| TASK TO CARRY OUT |
Your output should be exactly the lines from the one containing "DisplayPort vers DVi" through the final line of the following data, please, with no pictures.

--- RECORD SET ---

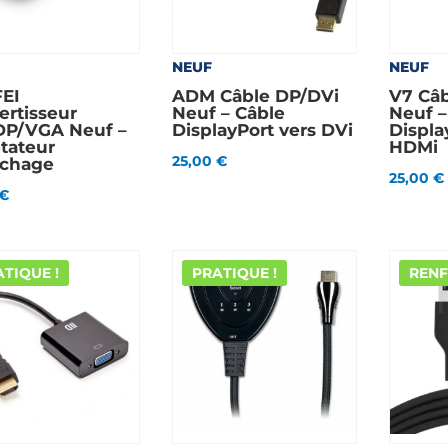
NEUF
NEUF
EI
ADM Câble DP/DVi
V7 Câ
ertisseur
Neuf – Câble
Neuf –
DP/VGA Neuf –
DisplayPort vers DVi
Displa
tateur
HDMi
25,00
€
ichage
25,00
€
€
TIQUE !
PRATIQUE !
RENF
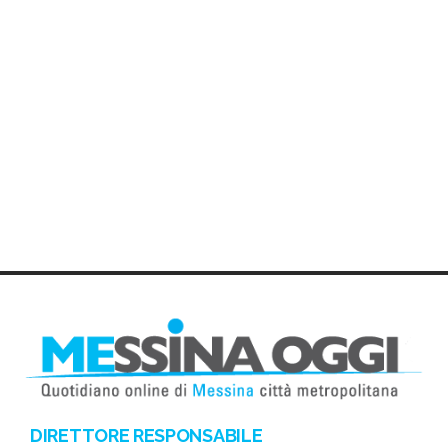
DIRETTORE RESPONSABILE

---

| ANSWER TO THIS EXERCISE |
DisplayPort vers DVi
Displa
tateur
HDMi
25,00
€
ichage
25,00
€
€
TIQUE !
PRATIQUE !
RENF
DIRETTORE RESPONSABILE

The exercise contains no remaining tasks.